Suppose you want to create a neural classifier for images. Suppose the image is 28 by 28 = 784 pixels and each pixel value is a number (or possibly three numbers representing red, green, blue). If you use a traditional ANN you can just create a network with 784 input nodes.

But if you want to use an SNN, it’s not entirely obvious how to represent the image input data as a spike train. A well-known benchmark dataset for image recognition is called the MNIST (modified National Institute of Standards and Technology) handwritten digit database. The dataset consists of 70,000 28 x 28 pixel images of a single digit (0 to 9). Each pixel is a grayscale intensity value between 0 = 00h (no stroke) and 255 = FFh (dark stroke). The dataset is divided into a 60,000-item set for training (6,000 instances of each digit) and a 10,000-item set for testing (1,000 instances of each digit). An example of a ‘5’ digit is shown below.


This is the first image in the MNIST images training data.

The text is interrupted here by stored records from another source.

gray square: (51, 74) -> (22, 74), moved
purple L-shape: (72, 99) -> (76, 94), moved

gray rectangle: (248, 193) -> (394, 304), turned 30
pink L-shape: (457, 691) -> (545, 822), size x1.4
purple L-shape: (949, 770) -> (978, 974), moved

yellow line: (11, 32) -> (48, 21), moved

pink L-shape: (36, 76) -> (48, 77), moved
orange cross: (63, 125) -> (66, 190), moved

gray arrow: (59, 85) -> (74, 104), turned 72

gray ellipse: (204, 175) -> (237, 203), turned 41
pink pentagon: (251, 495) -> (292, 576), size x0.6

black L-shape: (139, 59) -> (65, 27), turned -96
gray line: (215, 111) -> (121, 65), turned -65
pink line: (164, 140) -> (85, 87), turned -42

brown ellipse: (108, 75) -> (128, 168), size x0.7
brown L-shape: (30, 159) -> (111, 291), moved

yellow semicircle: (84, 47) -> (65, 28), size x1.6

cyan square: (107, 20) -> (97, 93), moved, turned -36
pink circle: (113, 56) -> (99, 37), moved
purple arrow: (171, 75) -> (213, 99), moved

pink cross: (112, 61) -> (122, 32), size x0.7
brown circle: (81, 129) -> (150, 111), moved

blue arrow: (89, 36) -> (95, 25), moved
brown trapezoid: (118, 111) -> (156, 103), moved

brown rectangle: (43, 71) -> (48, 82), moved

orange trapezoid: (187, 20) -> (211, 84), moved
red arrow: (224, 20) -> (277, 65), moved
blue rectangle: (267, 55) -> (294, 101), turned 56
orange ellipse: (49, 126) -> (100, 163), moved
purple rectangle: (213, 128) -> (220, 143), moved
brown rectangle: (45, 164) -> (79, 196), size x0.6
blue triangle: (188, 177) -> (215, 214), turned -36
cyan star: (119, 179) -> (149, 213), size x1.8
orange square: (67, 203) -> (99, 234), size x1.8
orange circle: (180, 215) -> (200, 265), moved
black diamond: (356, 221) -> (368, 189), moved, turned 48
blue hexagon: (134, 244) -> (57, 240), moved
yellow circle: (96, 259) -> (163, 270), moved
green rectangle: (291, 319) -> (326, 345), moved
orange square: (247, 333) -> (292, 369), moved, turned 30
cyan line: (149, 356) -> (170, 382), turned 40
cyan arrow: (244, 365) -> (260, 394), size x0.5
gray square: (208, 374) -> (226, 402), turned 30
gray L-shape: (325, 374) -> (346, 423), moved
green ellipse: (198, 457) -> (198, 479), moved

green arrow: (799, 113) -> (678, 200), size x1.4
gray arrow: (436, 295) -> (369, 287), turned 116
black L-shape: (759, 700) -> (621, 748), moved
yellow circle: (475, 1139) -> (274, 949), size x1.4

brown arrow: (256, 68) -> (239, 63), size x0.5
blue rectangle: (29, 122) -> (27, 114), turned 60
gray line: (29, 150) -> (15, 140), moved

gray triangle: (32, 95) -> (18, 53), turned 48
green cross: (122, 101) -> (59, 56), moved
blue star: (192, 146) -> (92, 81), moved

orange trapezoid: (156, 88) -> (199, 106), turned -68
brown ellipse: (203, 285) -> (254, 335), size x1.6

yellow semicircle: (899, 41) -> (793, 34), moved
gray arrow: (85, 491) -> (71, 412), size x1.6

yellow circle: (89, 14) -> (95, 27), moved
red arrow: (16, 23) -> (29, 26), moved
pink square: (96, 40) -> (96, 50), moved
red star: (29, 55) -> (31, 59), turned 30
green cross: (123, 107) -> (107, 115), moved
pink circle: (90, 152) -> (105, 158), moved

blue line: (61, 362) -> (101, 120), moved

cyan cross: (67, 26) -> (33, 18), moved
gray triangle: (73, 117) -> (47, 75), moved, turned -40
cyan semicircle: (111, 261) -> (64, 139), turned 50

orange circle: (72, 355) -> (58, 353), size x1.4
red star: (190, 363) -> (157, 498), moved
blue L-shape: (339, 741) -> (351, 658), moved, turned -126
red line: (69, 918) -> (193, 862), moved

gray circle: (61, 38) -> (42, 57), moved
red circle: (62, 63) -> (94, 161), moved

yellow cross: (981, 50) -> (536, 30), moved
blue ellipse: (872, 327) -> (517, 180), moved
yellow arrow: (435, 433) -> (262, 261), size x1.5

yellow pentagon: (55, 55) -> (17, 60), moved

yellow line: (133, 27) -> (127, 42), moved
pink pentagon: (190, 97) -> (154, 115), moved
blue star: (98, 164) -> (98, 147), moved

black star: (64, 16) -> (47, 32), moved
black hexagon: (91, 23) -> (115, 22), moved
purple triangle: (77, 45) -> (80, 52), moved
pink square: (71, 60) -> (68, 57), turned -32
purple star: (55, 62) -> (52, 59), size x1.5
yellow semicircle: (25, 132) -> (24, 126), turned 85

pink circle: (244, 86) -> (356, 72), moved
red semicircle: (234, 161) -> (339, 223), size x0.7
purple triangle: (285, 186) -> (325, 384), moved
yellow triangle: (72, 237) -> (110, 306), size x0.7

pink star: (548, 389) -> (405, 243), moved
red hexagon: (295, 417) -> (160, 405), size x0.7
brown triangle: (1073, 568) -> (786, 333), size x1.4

One approach for representing an MNIST image using spike trains is to create a set of 28 * 28 = 784 spike train sequences where each sequence has a firing rate that is proportional to the pixel value, as demonstrated in my blog post at https://jamesmccaffreyblog.com/2019/12/13/generating-artificial-spike-trains-for-spiking-neural-networks/. For example, pixels with small values will be assigned a small firing rate and generate mostly 0-values in their associated spike train. Pixel values that are moderate in magnitude, such as 126 = 7Eh, will be assigned a moderate firing rate and generate roughly 50% spiking 1 values and 50% non-spiking 0 values. Pixel values that are large, such as 255 = FFh will be assigned a large firing rate and generate spike trains that are mostly 1 values.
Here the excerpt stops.